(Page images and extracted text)
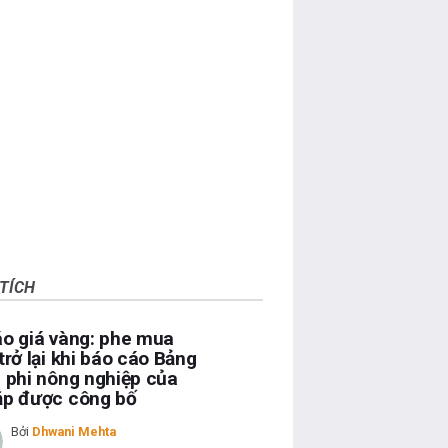
TÍCH
o giá vàng: phe mua
trở lại khi báo cáo Bảng
 phi nông nghiệp của
ắp được công bố
Bởi
Dhwani Mehta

> _TASK DETAILS_: Exact copy, no pictures: write out all the records above.

> _REPLY TO THE TASK_:
TÍCH
o giá vàng: phe mua
trở lại khi báo cáo Bảng
 phi nông nghiệp của
ắp được công bố
Bởi
Dhwani Mehta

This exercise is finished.